2.13In het voorjaar van 2017 heeft een MTO onder de medewerkers van Ambulance Amsterdam plaatsgevonden.
2.14Op 3 april 2017 hebben [E] en [C] een voortgangsoverleg gevoerd naar aanleiding van de op 23 november 2016 gemaakte afspraken. Volgens het verslag van dit overleg “
(…) constateert [ [E] ] dat inhoudelijk afspraken zijn nagekomen en toont[hij]

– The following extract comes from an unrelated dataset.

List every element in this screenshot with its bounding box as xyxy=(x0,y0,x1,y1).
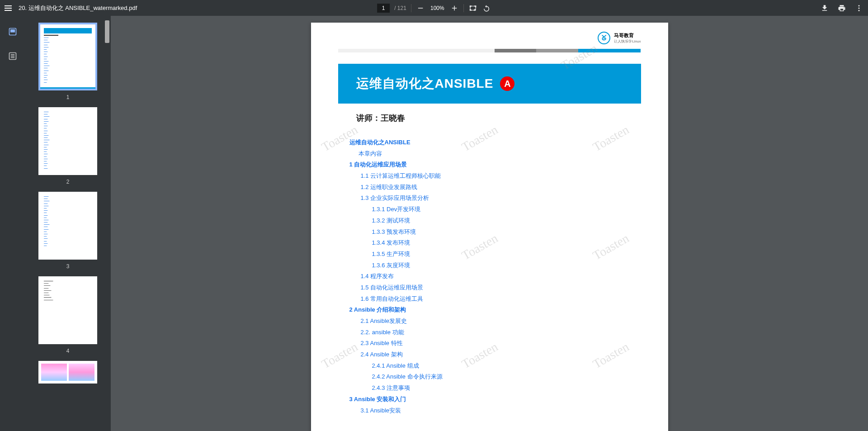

zich niet ontevreden met de progressie die gemaakt is, m.n. ten aanzien van de terugdringing van overwerk. Tegelijkertijd ziet hij beleidsmaatregelen in voorbereiding dan wel in uitvoering waar het resultaat nog van moet blijken.”
2.15Ambulance Amsterdam en de zorgverzekeraars Zilveren Kruis / Achmea en VGZ hebben in het najaar van 2017 een extern deskundige opgedragen onderzoek te doen naar de bekostiging van de ambulancezorg in de regio’s Amsterdam-Amstelland en Zaanstreek-Waterland. Naar aanleiding hiervan is op 30 maart 2018 het rapport ‘Onderzoek naar exploitatie 2014-2017 en naar zorgprestaties 2016’ uitgebracht. Daarin staat:
“
(…) Belangrijkste kenmerk in de bekostiging van ambulancezorg is dat de beschikbaarheid van capaciteit centraal staat. Capaciteit betreft de inzet van directe medewerkers en wordt uitgedrukt in het aantal benodigde acht-uurs-diensten per week verdeeld naar dagdelen en dagsoorten. Eventuele effecten op die benodigde capaciteit als gevolg van volumeontwikkeling worden (inmiddels) in de bekostiging van jaar t+2 opgenomen. Andersom, de bekostiging in jaar t is gebaseerd op de capaciteit jaar t-2. (…) In de periode 2015 en 2016 bestond qua bekostiging tijdelijk een grotere afstand tot de relevante data in het capaciteitsmodel (2012) (…). In 2012 en 2014 is de productiegroei nihil (…). Feitelijk geldt hier dus ook t-2.”
2.16Tijdens een voortgangsoverleg op 25 september 2017 tussen [E] en [C] heeft [E] volgens het daarvan opgemaakte verslag gezegd te waarderen dat [C] ‘luistert’ naar de medewerkers en ook naar FNV. Wel heeft [E] gemeld dat er nog steeds klachten bij hem binnenkomen, onder andere over werkdruk en werktijden, en dat hij ziet dat de prestaties van Ambulance Amsterdam nog niet op het gewenste niveau zijn. [C] heeft daarop naar voren gebracht dat er nog steeds veel werk te verzetten is, dat de constateringen van medewerkers voor hem herkenbaar zijn en dat deze met prioriteit moeten worden aangepakt. [C] heeft diverse maatregelen genoemd, zoals meer decentraal werken van het Roosterbureau, betere afstemming tussen Operatie en Opleiden en optimaliseren van de transitie naar het nieuwe roosterprogramma. [E] en [C] hebben afgesproken op korte termijn opnieuw met elkaar in overleg te treden. In het verslag staat dat het overleg in goede sfeer is verlopen.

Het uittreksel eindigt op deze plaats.